Antes de Renée, Darci Shaw, que faz a Judy garota. Começa no set de um filme que virou cult, O Mágico de Oz. Uma conversa entre o poderoso Louis B. Mayer e Judy. O dono do estúdio, a Metro, marca do leão, explica à garota porque ela foi escolhida para fazer Dorothy. É uma conversa esquisita. Ele a pressiona – hoje se diria que assedia, até abusa. Ela quer ser alguém, ou ninguém? Para ser alguém, Judy submete-se à ditadura do estúdio, que controla sua vida pessoal – o namorico com o também jovem Mickey Rooney – e se entrega a um regime intensivo. Pílulas para tudo. Dormir, ficar de pé, controlar a alimentação, a ansiedade etc.

O resultado é essa criatura ambivalente retratada no longa de Rupert Goold.
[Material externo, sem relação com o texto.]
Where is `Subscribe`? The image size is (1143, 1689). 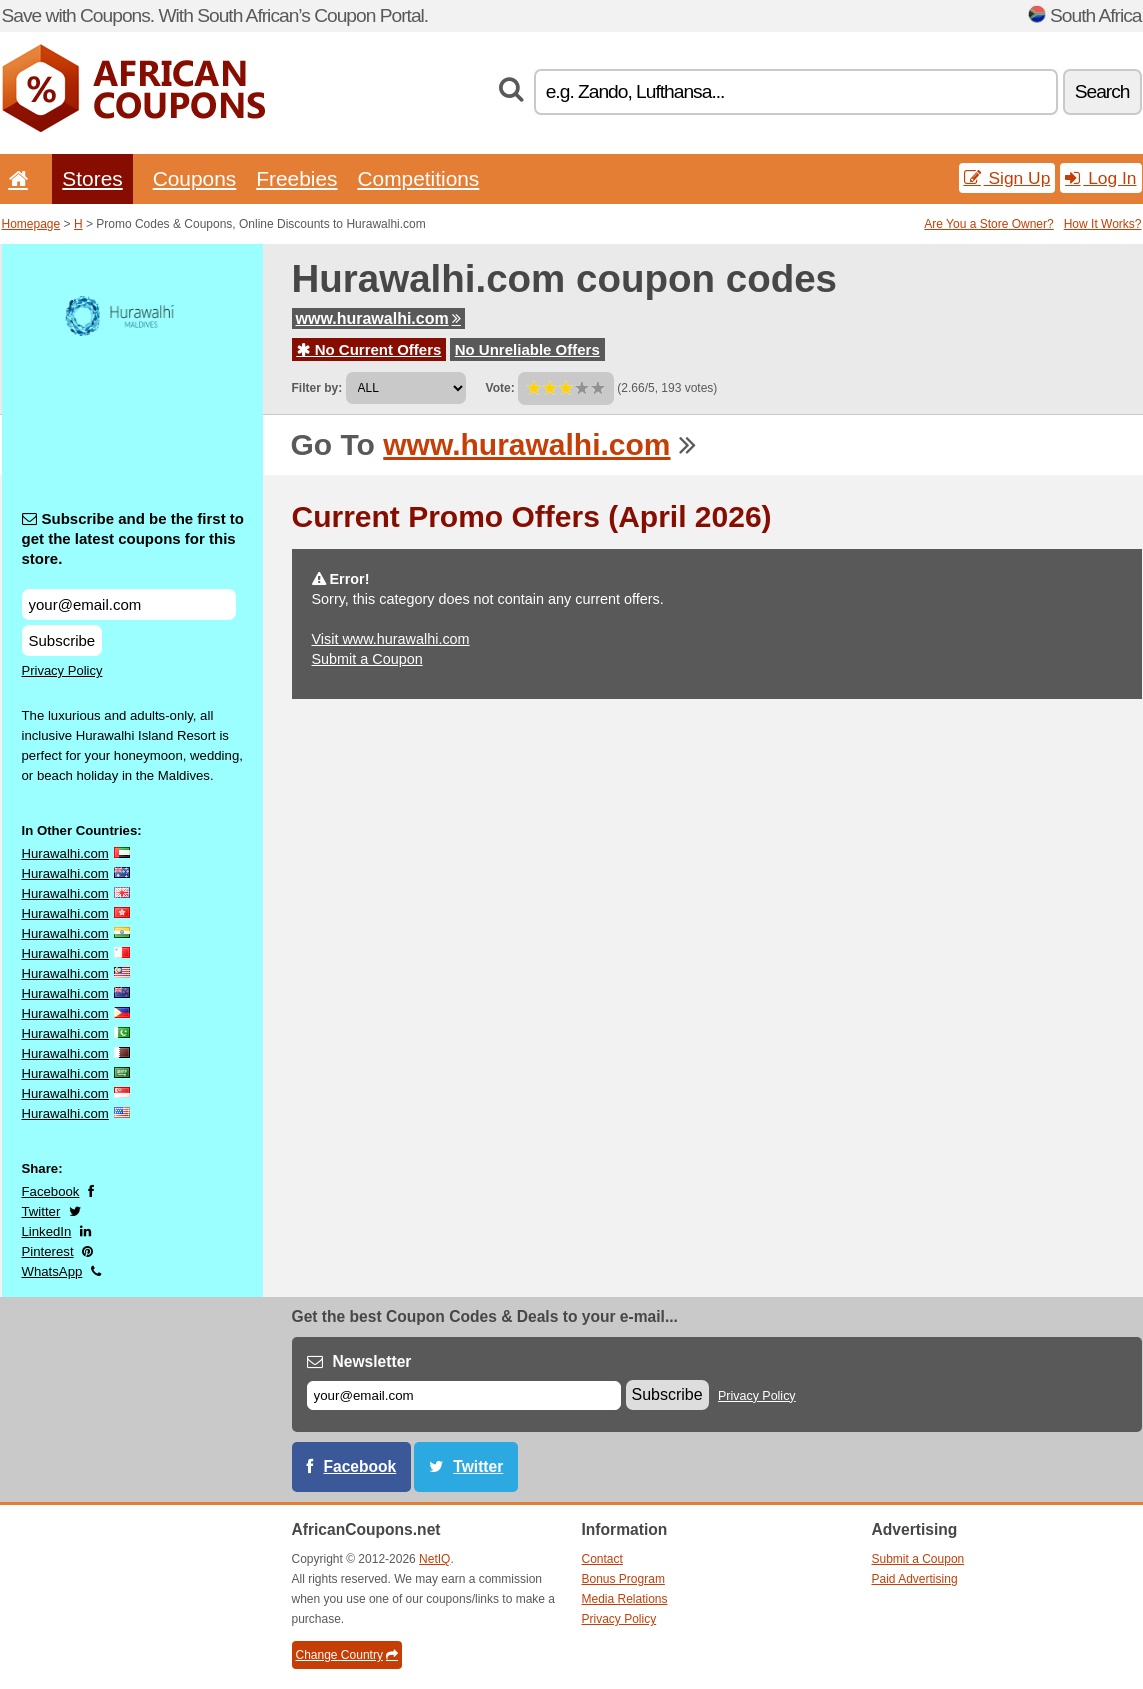 Subscribe is located at coordinates (62, 640).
Ele é mais conhecido como diretor de teatro na Inglaterra. Cria esse retrato da grande artista devastada emocionalmente, e dependente das pílulas. Só para lembrar, O Mágico de Oz foi um dos filmes que esculpiram, no imaginário do norte-americano médio, um dos grandes, senão o maior tema do cinema dos EUA – o retorno ao lar. Justamente um lar é o que Judy não tem, e não consegue oferecer aos filhos. O filme a surpreende nesse momento decisivo – uma turnê em Londres pode lhe garantir o dinheiro de que necessita. Mas têm os problemas de sempre – a instabilidade emocional, o manager errado. O filme traça um quadro pesado. Judy, privada do amor de Rooney, tiranizada por Mayer, vai de desastre em desastre nas escolhas amorosas.
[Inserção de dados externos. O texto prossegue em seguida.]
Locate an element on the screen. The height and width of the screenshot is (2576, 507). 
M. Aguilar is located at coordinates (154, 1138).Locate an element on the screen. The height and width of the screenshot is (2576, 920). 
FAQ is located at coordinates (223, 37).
A temporada em Londres evoca curiosamente um de seus últimos filmes. O título poderia resumir a vida e obra da estrela. Na Glória, a Amargura, I Could Go on Singing no original, de 1963. Na época, não se percebia quão autobiográfico era. Uma grande cantora volta a Londres para tentar recuperar a guarda dos filhos, que vivem com o pai. Ronald Neame dirige, Dirk Bogarde faz o ex-marido. Judy canta divinamente, mas sua vida, e as emoções, estão destroçadas. Nesse quadro, tanto na ficção como na realidade, o arco-íris virou mais que símbolo. Metáfora. Terá sido por cantar Over the Rainbow que ela virou ícone gay? O pai, informa o diálogo, era homossexual. Um dos maridos, o cineasta Vincente Minnelli, senão era gay, era bissexual. O que sobra em Judy é o carinho dos fãs. Do par gay, em cuja casa ela passa um raro momento de ternura, e Goold ecoa o clássico Meu Passado Me Condena/Victim, de Basil Dearden, com Dirk Bogarde. Durante todo o filme a questão é – Judy vai cantar Over the Rainbow? Veja, é emocionante. As informações são do jornal O Estado de S. Paulo.